The audience is smaller this evening, so I shouldn’t have to project so much, which is good as I can feel the effects of the first performance in my throat and lungs.  Before Ellen lets the audience in I stand on the stage and do a few vocal and breathing exercises to get back into the swing of things, after which I fetch a piping hot tea, laced with honey, from the café.

I chat to a few audience members before getting into costume, and at 6 o’clock David is back at the podium warning the audience that anyone whose phone goes off will be removed to the catacombs where they will be ‘treated badly’.  It is a stark warning, but one that seems effective.

I struggle a little bit with my voice at the start of the show, but it is more of a mental thing, than any physical problem.  As the evening progresses I relax and my voice comes back to me with no problems.

I have inserted a few extra lines from the 2 act version of the play, and the script is working very well.  By losing some of the time-consuming business (flinging the coat into the audience, and prevaricating over paying the turkey boy his sixpence), I have gained myself time to use the extra passages from the book, which, after all, is what it is all about.

The show is again very well received and the hand shaking exit of the auditorium is repeated.

Because of the smaller audience the signing line is slightly shorter but there are still plenty of people to talk to and pose with.

At the very end of the line is a family that I met last year.  After the show they had very kindly asked me out to dinner, and gave me to directions to a restaurant nearby.  Unfortunately I never found them, so unwittingly stood them up.  Apparently I had driven to the wrong shopping centre,

Tonight they are back for more, and kindly invite me out again but I make my excuses.  After two days of three hour drives, followed by two performances on each, I am completely drained, and don’t really feel up to socialising.  Ellen and some of the staff also invite me out to dine, but a quiet and quick dinner alone is what is called for.

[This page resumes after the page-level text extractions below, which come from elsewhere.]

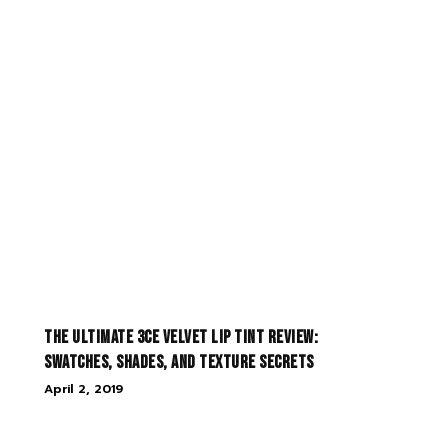
The Ultimate 3CE Velvet Lip Tint Review:
Swatches, Shades, and Texture Secrets
April 2, 2019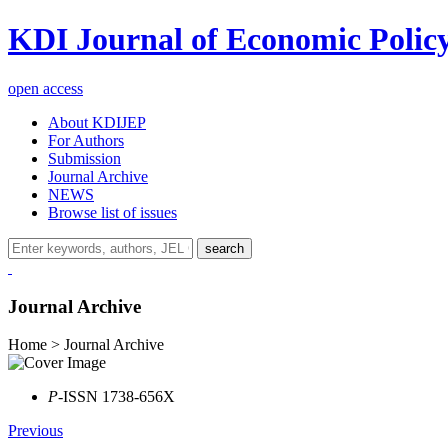
KDI Journal of Economic Polic
open access
About KDIJEP
For Authors
Submission
Journal Archive
NEWS
Browse list of issues
search
Journal Archive
Home > Journal Archive
P
-ISSN 1738-656X
Previous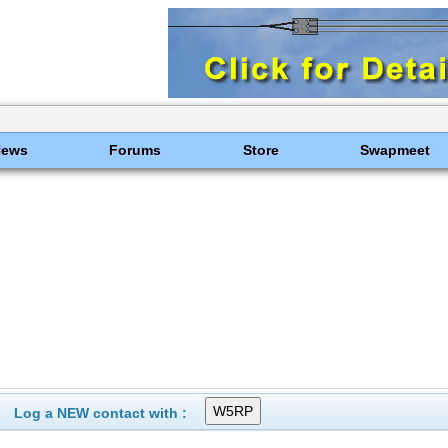
News
Forums
Store
Swapmeet
Log a NEW contact with :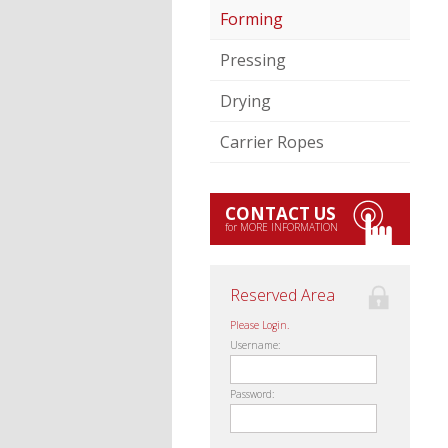
Forming
Pressing
Drying
Carrier Ropes
CONTACT US
for MORE INFORMATION
Reserved Area
Please Login.
Username:
Password:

About half way between Winterthur and The Fairville Inn lies Buckley’s Tavern, where I have a delicious basket of fish and chips.  The bar tender, Paul, asks me if the food is good and when I reply in the affirmative, he says: ‘judging by your accent, you should know a thing or two about fish and chips!’

Buckley’s has happy memories for me.  Three years ago Liz came out to join me at the end of my tour and after a day’s flying joined me at Winterthur.  When my shows were over, we came here and sat on a plain Amish wooden bench near the door and drank wine.  As I look towards the door, the bench is still there, and it is empty, as if it is waiting for us to be there together on it again.

I raise my glass to Liz, back in England.

When I have finished, I drive back to the hotel and the cumulative effects of the last couple of days send me into an instant sleep.